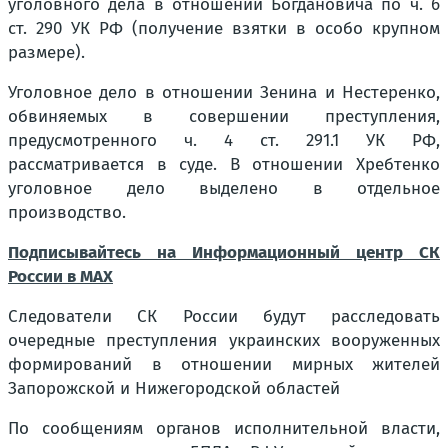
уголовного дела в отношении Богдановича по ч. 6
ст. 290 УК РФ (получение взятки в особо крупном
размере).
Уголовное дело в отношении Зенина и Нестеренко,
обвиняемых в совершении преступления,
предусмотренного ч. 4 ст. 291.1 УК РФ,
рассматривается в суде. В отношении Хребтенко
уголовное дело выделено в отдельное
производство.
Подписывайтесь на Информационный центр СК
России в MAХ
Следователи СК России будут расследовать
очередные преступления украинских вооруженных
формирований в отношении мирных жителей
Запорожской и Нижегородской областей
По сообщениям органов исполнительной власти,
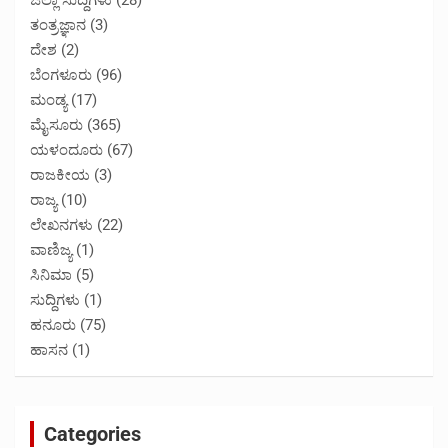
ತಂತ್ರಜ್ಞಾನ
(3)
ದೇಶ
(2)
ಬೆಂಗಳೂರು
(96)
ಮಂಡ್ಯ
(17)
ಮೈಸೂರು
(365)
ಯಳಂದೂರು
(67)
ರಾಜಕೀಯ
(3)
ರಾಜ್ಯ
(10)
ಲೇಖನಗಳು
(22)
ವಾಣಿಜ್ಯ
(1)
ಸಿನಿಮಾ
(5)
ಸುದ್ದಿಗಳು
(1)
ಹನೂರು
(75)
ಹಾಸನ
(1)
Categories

-*-

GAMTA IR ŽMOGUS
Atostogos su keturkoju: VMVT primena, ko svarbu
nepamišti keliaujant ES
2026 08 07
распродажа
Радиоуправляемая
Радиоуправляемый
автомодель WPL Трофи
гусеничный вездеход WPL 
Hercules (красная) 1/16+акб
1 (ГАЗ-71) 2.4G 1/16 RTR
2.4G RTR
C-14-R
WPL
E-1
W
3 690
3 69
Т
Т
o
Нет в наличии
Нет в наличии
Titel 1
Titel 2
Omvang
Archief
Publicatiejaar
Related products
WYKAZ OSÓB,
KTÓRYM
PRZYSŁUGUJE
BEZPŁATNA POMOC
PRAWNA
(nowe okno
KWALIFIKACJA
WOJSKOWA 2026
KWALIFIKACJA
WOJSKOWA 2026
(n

-*-

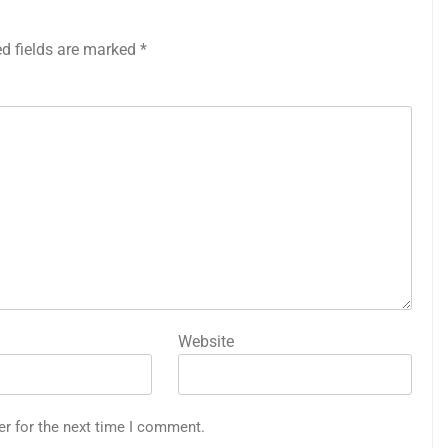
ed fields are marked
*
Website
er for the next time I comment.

-*-

List the lines of the records where "дело" occurs.

* RESPONSE AREA *
Уголовное дело в отношении Зенина и Нестеренко,
уголовное дело выделено в отдельное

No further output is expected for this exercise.